=== MATERIAL PROVIDED ===

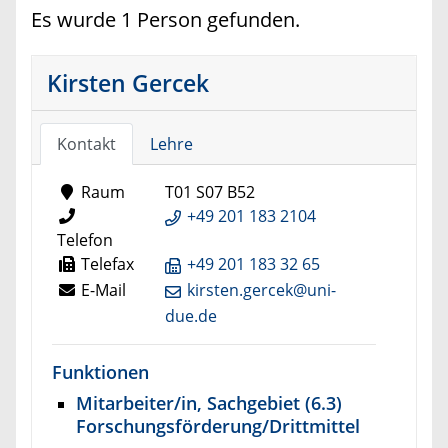
Es wurde 1 Person gefunden.
Kirsten Gercek
Kontakt
Lehre
Raum
T01 S07 B52
+49 201 183 2104
Telefon
Telefax
+49 201 183 32 65
E-Mail
kirsten.gercek@uni-
due.de
Funktionen
Mitarbeiter/in, Sachgebiet (6.3)
Forschungsförderung/Drittmittel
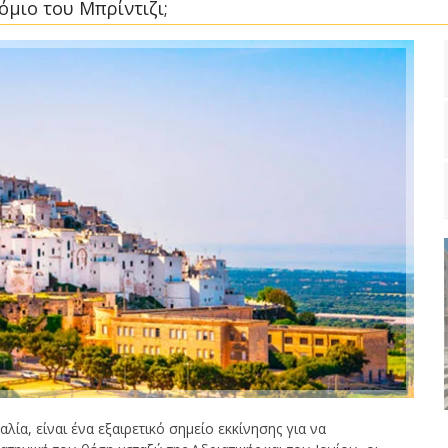
όμιο του Μπρίντιζι;
λία, είναι ένα εξαιρετικό σημείο εκκίνησης για να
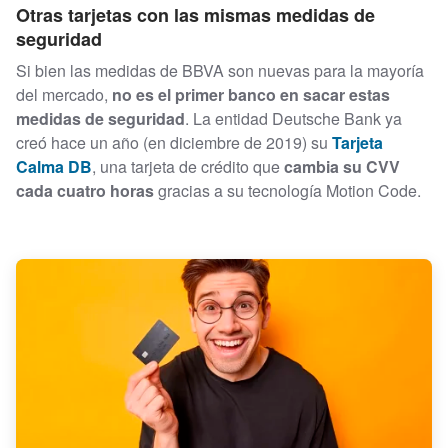
Otras tarjetas con las mismas medidas de
seguridad
Si bien las medidas de BBVA son nuevas para la mayoría
del mercado,
no es el primer banco en sacar estas
medidas de seguridad
. La entidad Deutsche Bank ya
creó hace un año (en diciembre de 2019) su
Tarjeta
Calma DB
, una tarjeta de crédito que
cambia su CVV
cada cuatro horas
gracias a su tecnología Motion Code.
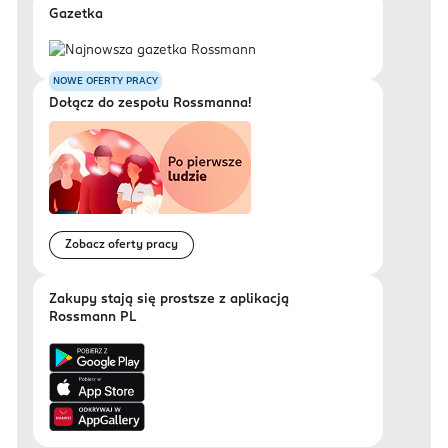
Gazetka
NOWE OFERTY PRACY
Dołącz do zespołu Rossmanna!
Zobacz oferty pracy
Zakupy stają się prostsze z aplikacją
Rossmann PL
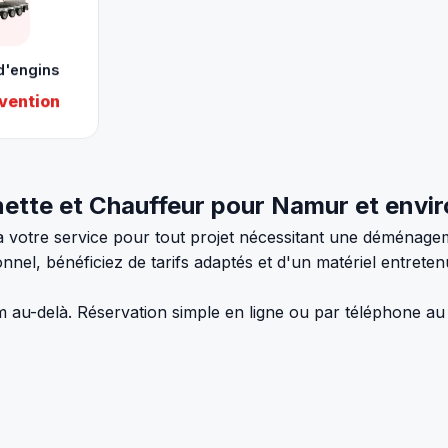
d'engins
vention
te et Chauffeur pour Namur et envir
à votre service pour tout projet nécessitant une déménage
nel, bénéficiez de tarifs adaptés et d'un matériel entretenu
m au-delà. Réservation simple en ligne ou par téléphone a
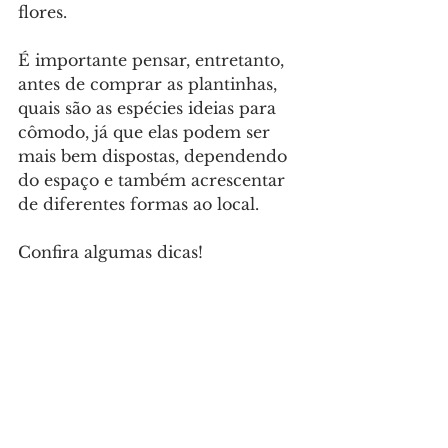
flores.
É importante pensar, entretanto, 
antes de comprar as plantinhas, 
quais são as espécies ideias para 
cômodo, já que elas podem ser 
mais bem dispostas, dependendo 
do espaço e também acrescentar 
de diferentes formas ao local.
Confira algumas dicas!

===

* _PROBLEM TO WORK ON_: The expected response is every entry above, repeated exactly, pictures removed.

* _ANSWER SECTION_:
Es wurde 1 Person gefunden.
Kirsten Gercek
Kontakt
Lehre
Raum
T01 S07 B52
+49 201 183 2104
Telefon
Telefax
+49 201 183 32 65
E-Mail
kirsten.gercek@uni-
due.de
Funktionen
Mitarbeiter/in, Sachgebiet (6.3)
Forschungsförderung/Drittmittel
όμιο του Μπρίντιζι;
λία, είναι ένα εξαιρετικό σημείο εκκίνησης για να
Otras tarjetas con las mismas medidas de
seguridad
Si bien las medidas de BBVA son nuevas para la mayoría
del mercado,
no es el primer banco en sacar estas
medidas de seguridad
. La entidad Deutsche Bank ya
creó hace un año (en diciembre de 2019) su
Tarjeta
Calma DB
, una tarjeta de crédito que
cambia su CVV
cada cuatro horas
gracias a su tecnología Motion Code.
Gazetka
NOWE OFERTY PRACY
Dołącz do zespołu Rossmanna!
Zobacz oferty pracy
Zakupy stają się prostsze z aplikacją
Rossmann PL
d'engins
vention
te et Chauffeur pour Namur et envir
à votre service pour tout projet nécessitant une déménage
nel, bénéficiez de tarifs adaptés et d'un matériel entretenu
m au-delà. Réservation simple en ligne ou par téléphone a
flores.
É importante pensar, entretanto, 
antes de comprar as plantinhas, 
quais são as espécies ideias para 
cômodo, já que elas podem ser 
mais bem dispostas, dependendo 
do espaço e também acrescentar 
de diferentes formas ao local.
Confira algumas dicas!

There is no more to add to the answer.